Pictured above: The green team helped ensure waste was correctly sorted. Photo credit: Sail Martha’s Vineyard

Four years of being a locally-sourced and zero waste event

Sustainability comes in all shapes and sizes, but attention to detail and dedication seem to be two of the defining factors in running a successful event. Sail Martha’s Vineyard has shared its secrets to sustainability success at The Vineyard Cup in its recently published sustainability report. The report focuses on two concepts – locally-sourced products and zero waste.

Locally Sourced
For the Vineyard Cup, sourcing local food meant connecting with the organization’s neighbors, including the MV Fishermen’s Preservation Trust. This meant fresh, local seafood for dinner, and a focus on a marine organization that helps keep the sport of fishing alive. Throughout the weekend, more than 900 meals were served, which also included locally sourced pork and vegetables.

Zero Waste
With 72 boats racing and more than 200 competitors, the Vineyard Cup could easily have created an excessive amount of waste, but prior planning and a well-run system ensured the event only produced three cubic feet of trash. The biggest trash generator? Thin plastic wrapping and ice bags. Both were necessary for sanitation purposes, but, unfortunately, are not easily recycled.

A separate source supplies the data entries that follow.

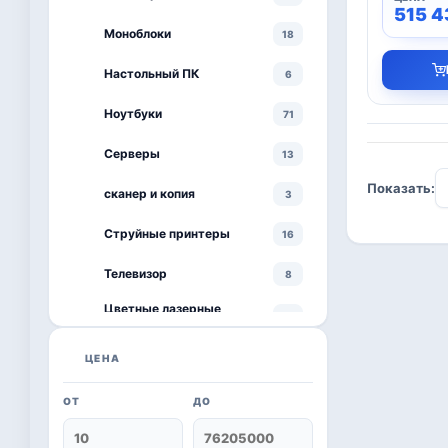
515 
Моноблоки
18
Настольный ПК
6
Ноутбуки
71
Серверы
13
Показать:
сканер и копия
3
Струйные принтеры
16
Телевизор
8
Цветные лазерные
3
принтеры
черно-белый принтер
ЦЕНА
4
ОТ
ДО
Kaspersky
6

Pictured above, all of the waste that was sent to the landfill from the entire event! Photo credit: Sail Martha’s Vineyard

The event managers credit reusable dinnerware as the key to reducing trash. The event is staffed by local kids who participate in the SailMV Summer Program. Called the Green Team, the children make sure the adults sort their waste into the correct bins, including compost, recycling, re-use, and landfill. They also use paperless communication, instead of printing results, and reusable signage, which otherwise can create a large trash footprint.

New For 2018

In an effort to spread awareness about ocean issues, SailMV created an ‘Ocean Awareness Tent,’ hosting seven local environmental organizations that provided learning materials and activities for kids and adults. The groups included BiodiversityWorks, MV Shellfish Group, Great Pond Foundation, MV Fishermen’s Preservation Trust, Sailors for the Sea, Sea Education Association, and the Vineyard Conservation Society. Each group provided information about its focus and responsibility as well as an activity – from fish printing to canvas bag decorating, to understanding ocean acidification. SailMV also added a pledge for competitors and guests to sign in support of reducing trash in our oceans.

There were seven different environmental groups in attendance: including MV Shellfish Group, pictured here, which showcased the power of shellfish to filter water. Photo credit: Sail Martha’s Vineyard

The 2018 Vineyard Cup achieved Platinum Level Clean Regattas Certification from Sailors for the Sea and plans to purchase carbon credits to offset the carbon footprint of this event.

11th Hour Racing is proud to support the Vineyard Cup and share its sustainability report, which details how these accomplishments were achieved. Additionally, the organization has created a guide for replicating these sustainability efforts called the Sail MV Guide for Hosting a Locally Sourced / Zero Waste Regatta.